== PROVIDED ENTRIES

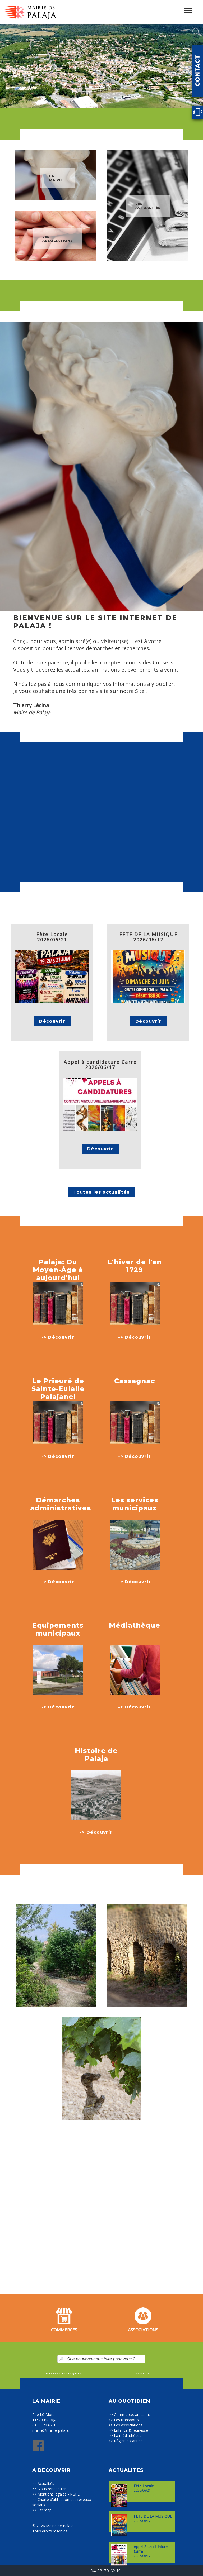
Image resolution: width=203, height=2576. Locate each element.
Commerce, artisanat (132, 2414)
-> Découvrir (57, 1337)
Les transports (126, 2419)
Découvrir (52, 1021)
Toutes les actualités (101, 1192)
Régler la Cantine (128, 2440)
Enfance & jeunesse (131, 2430)
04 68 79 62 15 (45, 2424)
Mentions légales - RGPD (59, 2494)
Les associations (128, 2424)
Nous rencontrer (52, 2488)
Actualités (46, 2483)
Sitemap (45, 2509)
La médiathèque (128, 2435)
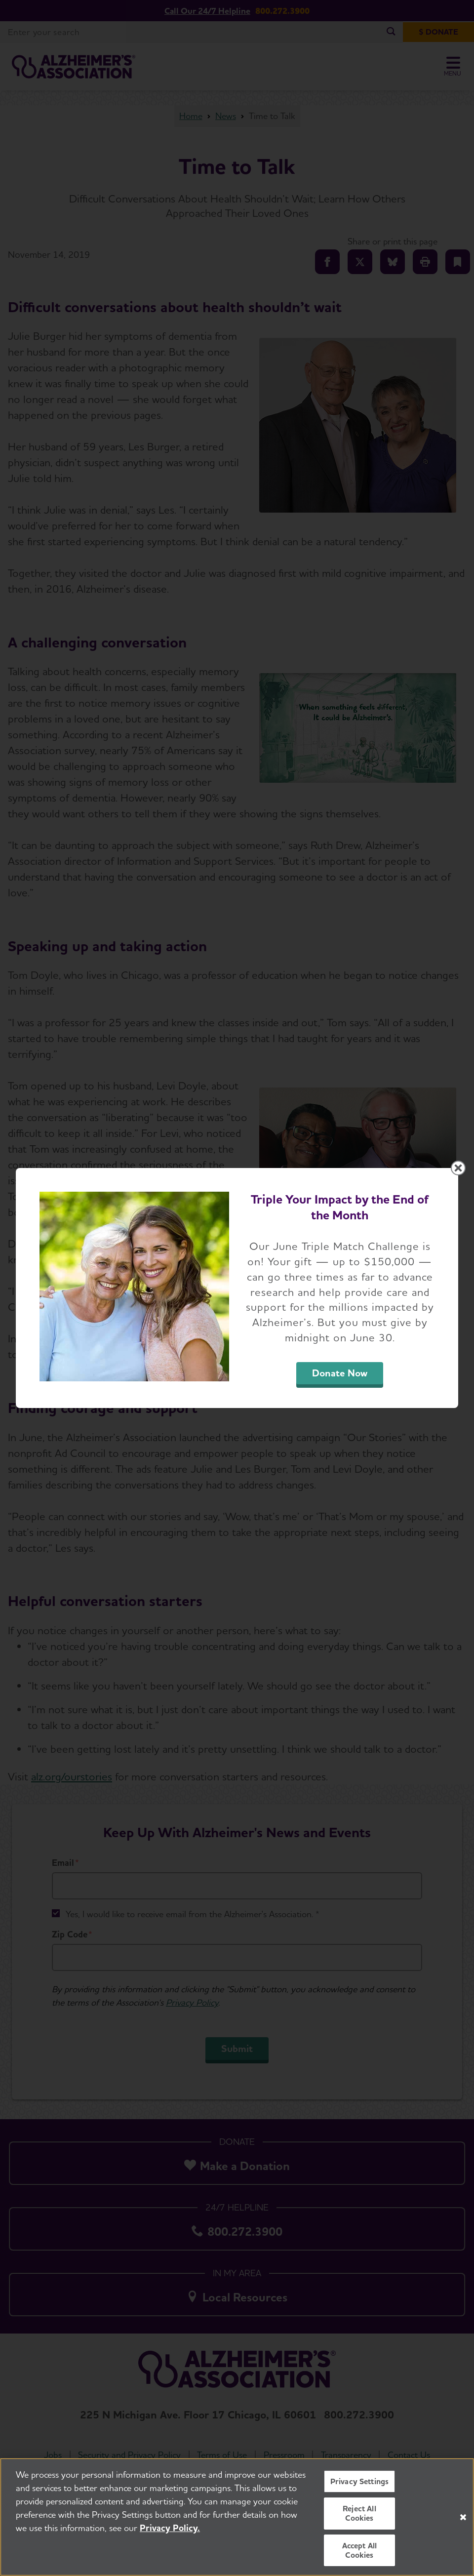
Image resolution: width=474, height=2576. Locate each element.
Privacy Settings (359, 2482)
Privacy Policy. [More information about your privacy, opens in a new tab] (170, 2528)
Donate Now (339, 1373)
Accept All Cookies (359, 2550)
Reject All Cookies (359, 2513)
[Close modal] (458, 1168)
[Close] (463, 2518)
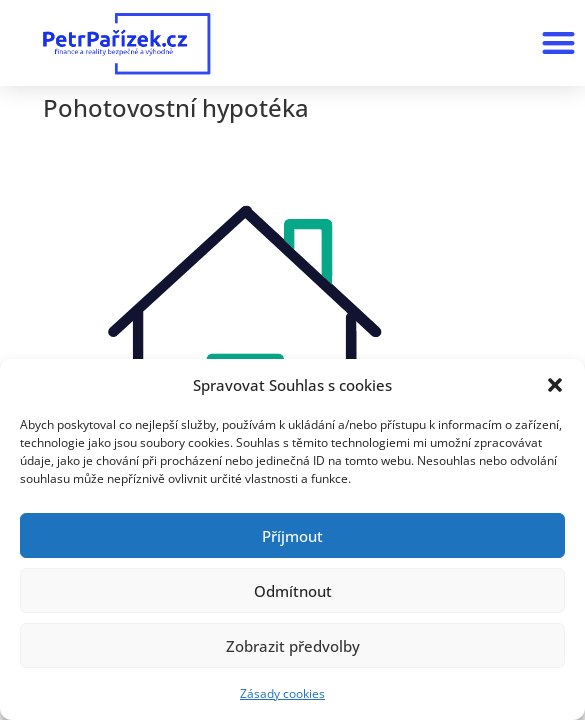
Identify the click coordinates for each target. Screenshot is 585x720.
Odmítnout (293, 591)
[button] (555, 385)
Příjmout (292, 536)
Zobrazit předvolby (293, 646)
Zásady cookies (282, 693)
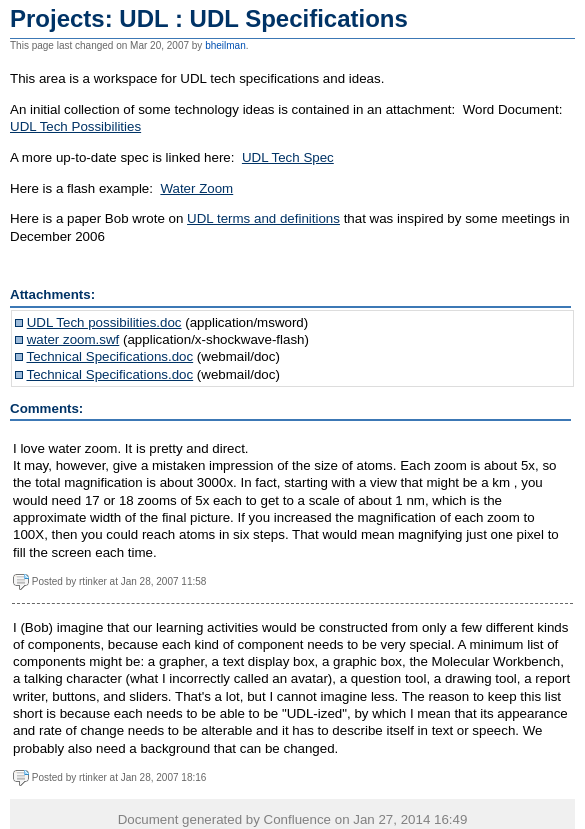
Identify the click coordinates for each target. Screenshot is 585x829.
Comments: (46, 408)
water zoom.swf (73, 339)
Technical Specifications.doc (109, 356)
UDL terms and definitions (263, 218)
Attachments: (52, 294)
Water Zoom (196, 188)
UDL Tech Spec (288, 157)
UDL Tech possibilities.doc (104, 322)
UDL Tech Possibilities (75, 126)
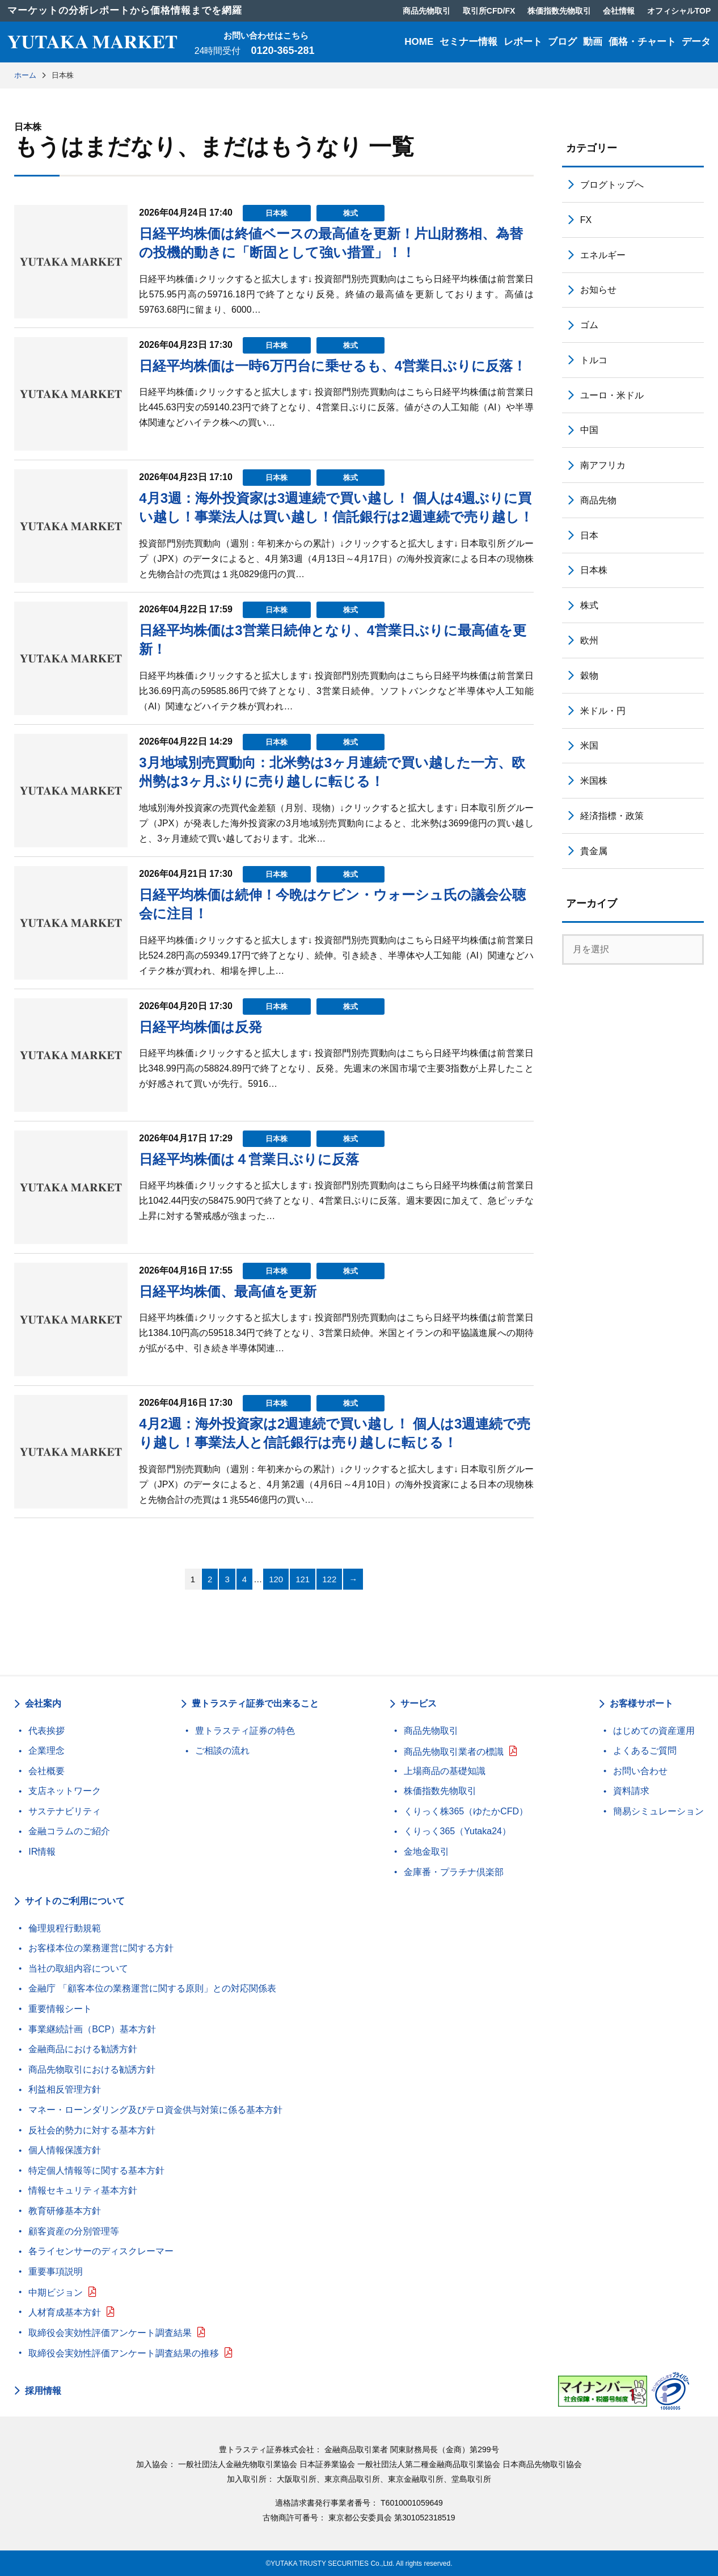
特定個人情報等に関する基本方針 (96, 2170)
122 (329, 1579)
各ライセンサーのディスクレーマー (101, 2251)
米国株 (593, 780)
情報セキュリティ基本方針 (82, 2190)
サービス (418, 1703)
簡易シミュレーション (658, 1811)
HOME (418, 41)
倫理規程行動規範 (64, 1928)
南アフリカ (603, 465)
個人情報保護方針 (64, 2150)
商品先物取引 (431, 1730)
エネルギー (603, 255)
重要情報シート (60, 2009)
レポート (523, 41)
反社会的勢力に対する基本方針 (91, 2130)
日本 (589, 535)
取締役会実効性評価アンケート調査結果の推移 (123, 2353)
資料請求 (631, 1791)
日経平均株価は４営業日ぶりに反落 (249, 1159)
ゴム (589, 325)
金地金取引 (426, 1851)
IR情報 (42, 1851)
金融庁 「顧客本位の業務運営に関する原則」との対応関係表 (152, 1988)
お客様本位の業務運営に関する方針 (101, 1948)
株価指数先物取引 (440, 1791)
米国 (589, 745)
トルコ (593, 360)
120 (276, 1579)
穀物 (589, 675)
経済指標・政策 (612, 816)
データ (696, 41)
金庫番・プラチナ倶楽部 (454, 1872)
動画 (592, 41)
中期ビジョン (55, 2292)
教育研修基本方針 (64, 2211)
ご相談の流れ (222, 1750)
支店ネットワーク (64, 1791)
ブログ (562, 41)
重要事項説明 (55, 2271)
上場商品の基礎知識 (444, 1771)
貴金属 (593, 851)
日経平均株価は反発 (200, 1027)
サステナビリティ (64, 1811)
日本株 (276, 213)
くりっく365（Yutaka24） (457, 1831)
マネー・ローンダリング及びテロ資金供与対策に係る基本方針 (155, 2110)
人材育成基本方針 (64, 2312)
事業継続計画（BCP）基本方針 (92, 2029)
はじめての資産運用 (654, 1730)
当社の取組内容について (78, 1968)
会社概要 (46, 1771)
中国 (589, 430)
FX (586, 220)
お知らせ (598, 290)
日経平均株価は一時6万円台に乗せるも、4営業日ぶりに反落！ (332, 365)
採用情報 (43, 2391)
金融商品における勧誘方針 (82, 2049)
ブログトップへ (612, 185)
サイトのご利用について (75, 1901)
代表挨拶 (46, 1730)
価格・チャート (642, 41)
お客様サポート (641, 1703)
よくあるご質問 (645, 1750)
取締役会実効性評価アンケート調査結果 (110, 2333)
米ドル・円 (603, 711)
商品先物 (598, 500)
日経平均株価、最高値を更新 (227, 1291)
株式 (350, 213)
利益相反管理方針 (64, 2089)
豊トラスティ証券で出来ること (255, 1703)
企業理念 (46, 1750)
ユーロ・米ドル (612, 395)
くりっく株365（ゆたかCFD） (466, 1811)
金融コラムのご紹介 (69, 1831)
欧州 (589, 640)
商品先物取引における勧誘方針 (91, 2069)
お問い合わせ (640, 1771)
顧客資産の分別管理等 (73, 2231)
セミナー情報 (468, 41)
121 (302, 1579)
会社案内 (43, 1703)
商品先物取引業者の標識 (454, 1751)
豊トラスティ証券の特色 (245, 1730)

====

_EXERCISE:_ Each record must be repeated verbatim, and no picture may appear in the copy.

_REPLY:_
Image resolution: width=203, height=2576. Locate each element.
Commerce, artisanat (132, 2414)
-> Découvrir (57, 1337)
Les transports (126, 2419)
Découvrir (52, 1021)
Toutes les actualités (101, 1192)
Régler la Cantine (128, 2440)
Enfance & jeunesse (131, 2430)
04 68 79 62 15 (45, 2424)
Mentions légales - RGPD (59, 2494)
Les associations (128, 2424)
Nous rencontrer (52, 2488)
Actualités (46, 2483)
Sitemap (45, 2509)
La médiathèque (128, 2435)
Image resolution: width=474, height=2576. Locate each element.
Privacy Settings (359, 2482)
Privacy Policy. [More information about your privacy, opens in a new tab] (170, 2528)
Donate Now (339, 1373)
Accept All Cookies (359, 2550)
Reject All Cookies (359, 2513)
[Close modal] (458, 1168)
[Close] (463, 2518)
Identify the click coordinates for each target. Screenshot is 585x720.
Odmítnout (293, 591)
[button] (555, 385)
Příjmout (292, 536)
Zobrazit předvolby (293, 646)
Zásady cookies (282, 693)
Identify the click coordinates for each target. Screenshot is 585x829.
Comments: (46, 408)
water zoom.swf (73, 339)
Technical Specifications.doc (109, 356)
UDL terms and definitions (263, 218)
Attachments: (52, 294)
Water Zoom (196, 188)
UDL Tech Spec (288, 157)
UDL Tech possibilities.doc (104, 322)
UDL Tech Possibilities (75, 126)
特定個人情報等に関する基本方針 (96, 2170)
122 (329, 1579)
各ライセンサーのディスクレーマー (101, 2251)
米国株 (593, 780)
情報セキュリティ基本方針 (82, 2190)
サービス (418, 1703)
簡易シミュレーション (658, 1811)
HOME (418, 41)
倫理規程行動規範 (64, 1928)
南アフリカ (603, 465)
個人情報保護方針 (64, 2150)
商品先物取引 (431, 1730)
エネルギー (603, 255)
重要情報シート (60, 2009)
レポート (523, 41)
反社会的勢力に対する基本方針 (91, 2130)
日本 (589, 535)
取締役会実効性評価アンケート調査結果の推移 (123, 2353)
資料請求 (631, 1791)
日経平均株価は４営業日ぶりに反落 (249, 1159)
ゴム (589, 325)
金地金取引 (426, 1851)
IR情報 (42, 1851)
金融庁 「顧客本位の業務運営に関する原則」との対応関係表 (152, 1988)
お客様本位の業務運営に関する方針 (101, 1948)
株価指数先物取引 (440, 1791)
米国 (589, 745)
トルコ (593, 360)
120 (276, 1579)
穀物 (589, 675)
経済指標・政策 (612, 816)
データ (696, 41)
金庫番・プラチナ倶楽部 (454, 1872)
動画 (592, 41)
中期ビジョン (55, 2292)
教育研修基本方針 (64, 2211)
ご相談の流れ (222, 1750)
支店ネットワーク (64, 1791)
ブログ (562, 41)
重要事項説明 (55, 2271)
上場商品の基礎知識 (444, 1771)
貴金属 (593, 851)
日経平均株価は反発 (200, 1027)
サステナビリティ (64, 1811)
日本株 (276, 213)
くりっく365（Yutaka24） (457, 1831)
マネー・ローンダリング及びテロ資金供与対策に係る基本方針 (155, 2110)
人材育成基本方針 (64, 2312)
事業継続計画（BCP）基本方針 (92, 2029)
はじめての資産運用 (654, 1730)
当社の取組内容について (78, 1968)
会社概要 (46, 1771)
中国 (589, 430)
FX (586, 220)
お知らせ (598, 290)
日経平均株価は一時6万円台に乗せるも、4営業日ぶりに反落！ (332, 365)
採用情報 (43, 2391)
金融商品における勧誘方針 (82, 2049)
ブログトップへ (612, 185)
サイトのご利用について (75, 1901)
代表挨拶 (46, 1730)
価格・チャート (642, 41)
お客様サポート (641, 1703)
よくあるご質問 (645, 1750)
取締役会実効性評価アンケート調査結果 (110, 2333)
米ドル・円 (603, 711)
商品先物 (598, 500)
日経平均株価、最高値を更新 (227, 1291)
株式 (350, 213)
利益相反管理方針 (64, 2089)
豊トラスティ証券で出来ること (255, 1703)
企業理念 (46, 1750)
ユーロ・米ドル (612, 395)
くりっく株365（ゆたかCFD） (466, 1811)
金融コラムのご紹介 (69, 1831)
欧州 (589, 640)
商品先物取引における勧誘方針 (91, 2069)
お問い合わせ (640, 1771)
顧客資産の分別管理等 (73, 2231)
セミナー情報 (468, 41)
121 (302, 1579)
会社案内 (43, 1703)
商品先物取引業者の標識 (454, 1751)
豊トラスティ証券の特色 (245, 1730)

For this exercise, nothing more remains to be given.